Parents who refuse to give up a little at the right time, parents who spoil their children in every way, are actually emasculating their children's ability.
As a parent, why not trust your child to be an independent person? Is there greed, fear, selfishness or cowardice, or ignorance behind this? What I can be sure of is that it must not be pure love.
Letting go is a gradual process that begins from the moment he leaves the mother.

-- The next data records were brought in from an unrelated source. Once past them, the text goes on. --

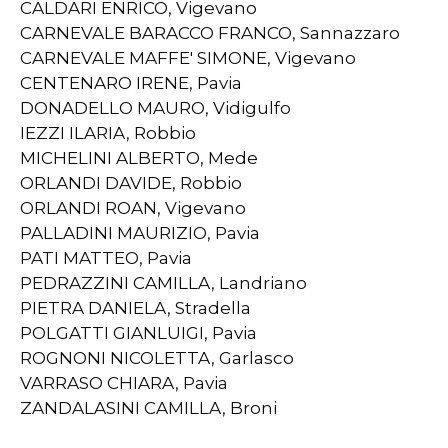
CALDARI ENRICO, Vigevano
CARNEVALE BARACCO FRANCO, Sannazzaro
CARNEVALE MAFFE' SIMONE, Vigevano
CENTENARO IRENE, Pavia
DONADELLO MAURO, Vidigulfo
IEZZI ILARIA, Robbio
MICHELINI ALBERTO, Mede
ORLANDI DAVIDE, Robbio
ORLANDI ROAN, Vigevano
PALLADINI MAURIZIO, Pavia
PATI MATTEO, Pavia
PEDRAZZINI CAMILLA, Landriano
PIETRA DANIELA, Stradella
POLGATTI GIANLUIGI, Pavia
ROGNONI NICOLETTA, Garlasco
VARRASO CHIARA, Pavia
ZANDALASINI CAMILLA, Broni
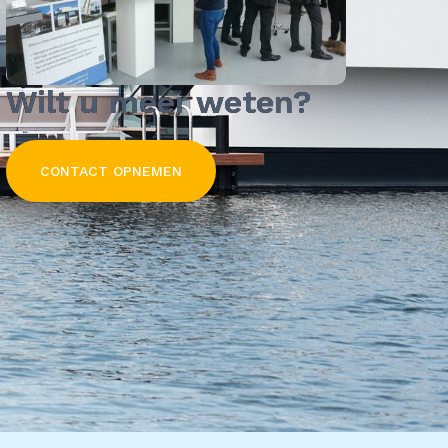
Wilt u meer weten?
CONTACT OPNEMEN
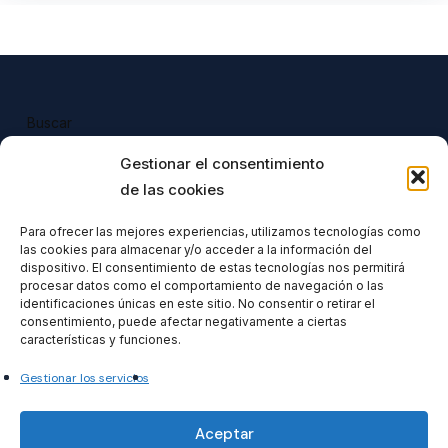
Buscar
Buscar
Gestionar el consentimiento
de las cookies
Para ofrecer las mejores experiencias, utilizamos tecnologías como
las cookies para almacenar y/o acceder a la información del
Todos nuestros productos tienen 
dispositivo. El consentimiento de estas tecnologías nos permitirá
incluido el IVA en su precio.
procesar datos como el comportamiento de navegación o las
identificaciones únicas en este sitio. No consentir o retirar el
consentimiento, puede afectar negativamente a ciertas
características y funciones.
Gestionar los servicios
Formacionventiocho2023 SL
Aceptar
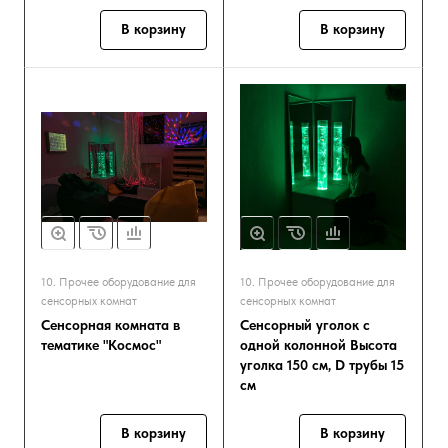
В корзину
В корзину
10. Прочее оборудование для
10. Прочее оборудование для
сенсорных комнат
сенсорных комнат
Сенсорная комната в
Сенсорный уголок с
тематике "Космос"
одной колонной Высота
уголка 150 см, D трубы 15
см
В корзину
В корзину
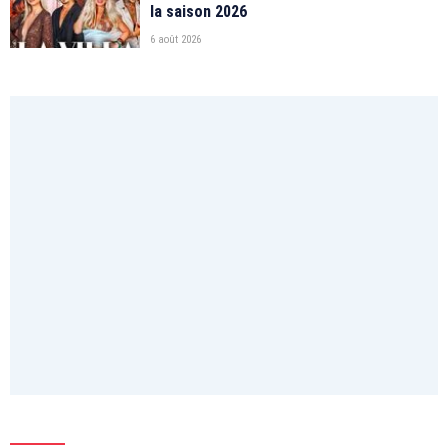
la saison 2026
6 août 2026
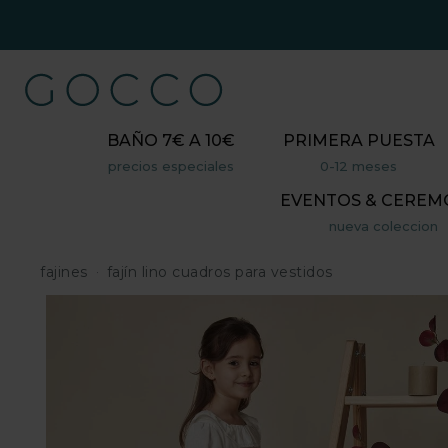
BAÑO 7€ A 10€
PRIMERA PUESTA
precios especiales
0-12 meses
EVENTOS & CEREM
nueva coleccion
fajines
fajín lino cuadros para vestidos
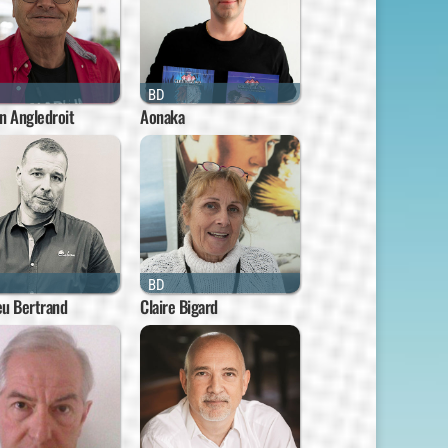
BD
n Angledroit
Aonaka
BD
eu Bertrand
Claire Bigard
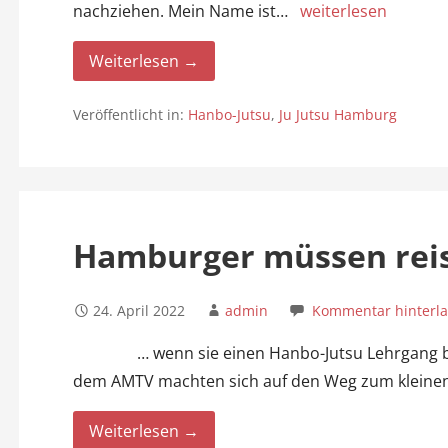
nachziehen. Mein Name ist…
weiterlesen
Weiterlesen →
Veröffentlicht in:
Hanbo-Jutsu
,
Ju Jutsu Hamburg
Hamburger müssen rei
24. April 2022
admin
Kommentar hinterl
… wenn sie einen Hanbo-Jutsu Lehrgang besu
dem AMTV machten sich auf den Weg zum klein
Weiterlesen →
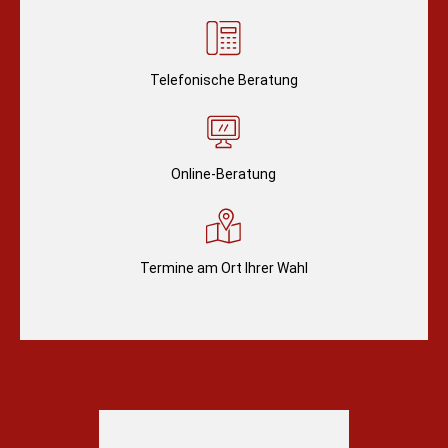
Telefonische Beratung
Online-Beratung
Termine am Ort Ihrer Wahl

He first has his own activity space, and then does not rely on his mother's milk, then learns to speak and communicate with others, learns to do housework, and goes out of the house to have his own friends and small world...
Sometimes I even think that in the era of peace, along with the growth of children, the reason for the decline of parents may not be that children deprive parents of their time and wealth, but that parents themselves have given up their love and expectations for themselves.
Originally, parents and children can understand and share the world together.
In the process of seemingly children and parents being separated, very secret, spiritual things are gradually sprouting and intertwining.
It should be admitted that every child, regardless of family situation, has the same lush vitality.
In the increasingly prosperous land, give the child enough space and freedom, give him the opportunity to establish his own life order, he will bring back a beautiful new world that you can't imagine.
You have to believe that those setbacks and accidents, those who can't die, will make him stronger. Just like you've ever experienced.
Years are such things that can make people become their own. Everyone can, whether they are children, parents, siblings, lovers or friends.
And you, aren't you what you look like? After stripping away various roles, social status, and wealth, are you okay?